Space Operation¶
http://master_server is the master service, $db_name is the name of the created database, $space_name is the name of the created tablespace.
Create Space¶
curl -XPUT -H "content-type: application/json" -d'
{
"name": "space1",
"partition_num": 1,
"replica_num": 1,
"engine": {
"name": "gamma",
"index_size": 70000,
"max_size": 10000000,
"nprobe": 10,
"metric_type": "InnerProduct",
"ncentroids": 256,
"nsubvector": 32
},
"properties": {
"field1": {
"type": "keyword"
},
"field2": {
"type": "integer"
},
"field3": {
"type": "float",
"index": "true"
},
"field4": {
"type": "string",
"array": true,
"index": "true"
},
"field5": {
"type": "integer",
"array": false,
"index": "true"
},
"field6": {
"type": "vector",
"dimension": 128
},
"field7": {
"type": "vector",
"dimension": 256,
"store_type": "MemoryOnly",
"store_param": {
}
}
}
}
' http://master_server/space/$db_name/_create
Parameter description:
field name | field description | field type | must | remarks |
---|---|---|---|---|
name | space name | string | true | |
partition_num | partition number | int | true | |
replica_num | replica number | int | true | |
engine | engine config | json | true | |
properties | schema config | json | true | define space field |
1、Space name not be empty, do not start with numbers or underscores, try not to use special characters, etc.
2、partition_num: Specify the number of tablespace data fragments. Different fragments can be distributed on different machines to avoid the resource limitation of a single machine.

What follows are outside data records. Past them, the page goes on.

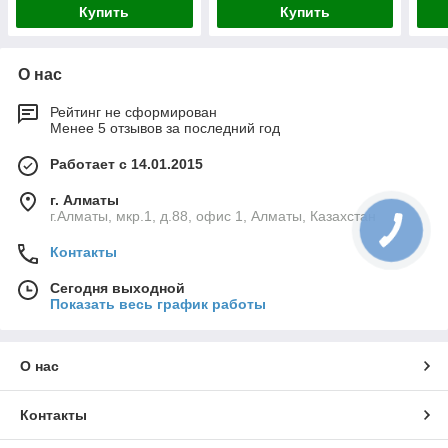
Купить
Купить
О нас
Рейтинг не сформирован
Менее 5 отзывов за последний год
Работает с 14.01.2015
г. Алматы
г.Алматы, мкр.1, д.88, офис 1, Алматы, Казахстан
Контакты
Сегодня выходной
Показать весь график работы
О нас
Контакты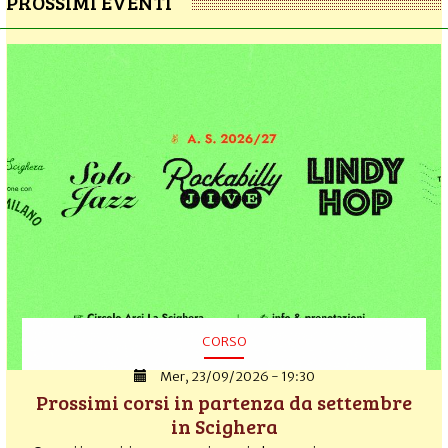
PROSSIMI EVENTI
CORSO
Mer, 23/09/2026 - 19:30
Prossimi corsi in partenza da settembre
in Scighera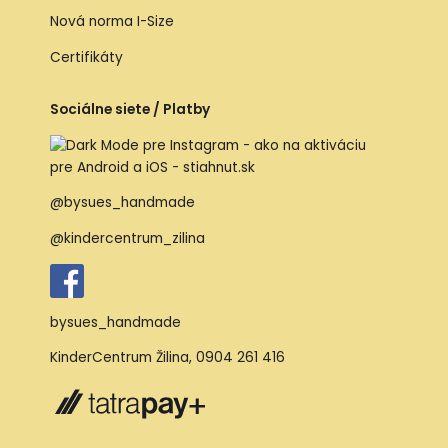
Nová norma I-Size
Certifikáty
Sociálne siete / Platby
@bysues_handmade
@kindercentrum_zilina
bysues_handmade
KinderCentrum Žilina
,
0904 261 416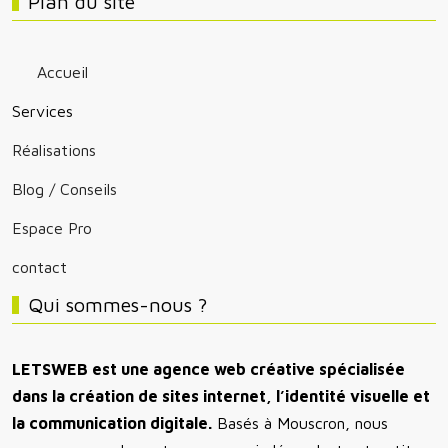
Plan du site
Accueil
Services
Réalisations
Blog / Conseils
Espace Pro
contact
Qui sommes-nous ?
LETSWEB est une agence web créative spécialisée
dans la création de sites internet, l’identité visuelle et
la communication digitale.
Basés à Mouscron, nous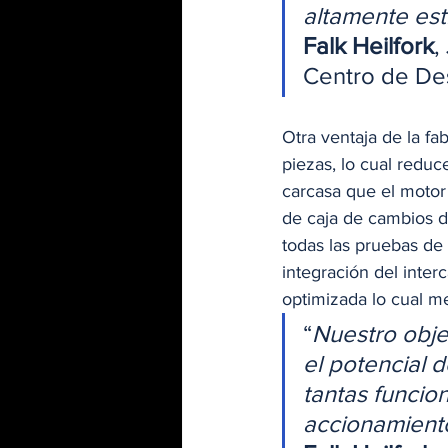
altamente est
Falk Heilfork
,
Centro de Des
Otra ventaja de la fa
piezas, lo cual redu
carcasa que el motor 
de caja de cambios d
todas las pruebas de 
integración del inter
optimizada lo cual mej
“
Nuestro obje
el potencial 
tantas funcio
accionamiento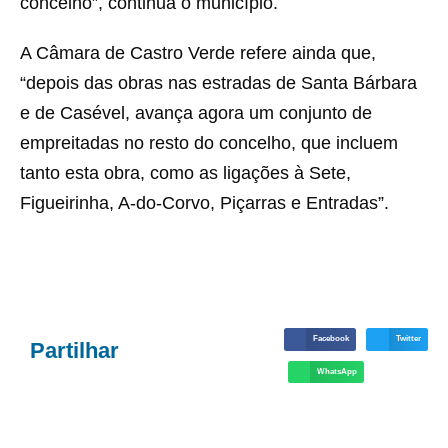
concelho”, continua o município.
A Câmara de Castro Verde refere ainda que,
“depois das obras nas estradas de Santa Bárbara
e de Casével, avança agora um conjunto de
empreitadas no resto do concelho, que incluem
tanto esta obra, como as ligações à Sete,
Figueirinha, A-do-Corvo, Piçarras e Entradas”.
Facebook
Twitter
Partilhar
WhatsApp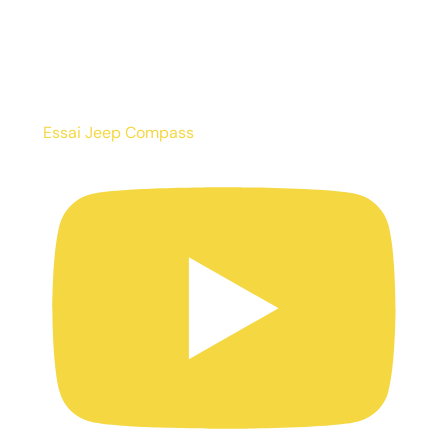
Essai Jeep Compass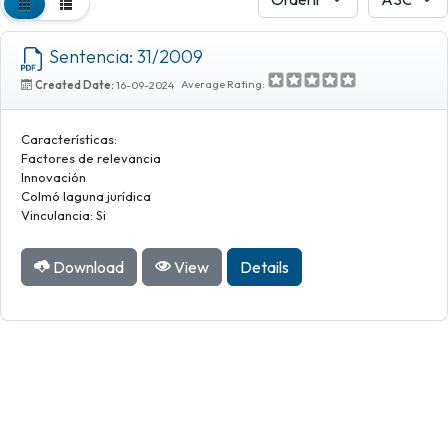
Sentencia: 31/2009
Average Rating:
Created Date:
16-09-2024
Características:
Factores de relevancia
Innovación
Colmó laguna jurídica
Vinculancia: Si
Download
View
Details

3、replica_num: The number of copies is recommended to be set to 3, which means that each piece of data has two backups to ensure high availability of data.
engine config:
field name | field description | field type | must | remarks |
---|---|---|---|---|
name | engine name | string | true | currently fixed to gamma |
index_size | slice index threshold | int | false | |
max_size | maximum number of records in segments | int | false | |
nprobe | number of cable bins | int | false | default 10 |
metric_type | calculation method | string | false | InnerProduct and L2, default L2 |
ncentroids | int | false | default 256 | |
nsubvector | PQ disassembler vector size | int | false | default 64, must be a multiple of 4 |
- index_size: Specify the number of records in each partition to start index creation. If not specified, no index will be created.
- max_size: Specify the maximum number of records stored in each partition to prevent excessive server memory consumption.
- nprobe: The number of buckets to search in the index cannot be greater than the value of ncentroids.
- metric_type: Specify the calculation method, inner product or Euclidean distance.
- ncentroids: Specifies the number of buckets for indexing.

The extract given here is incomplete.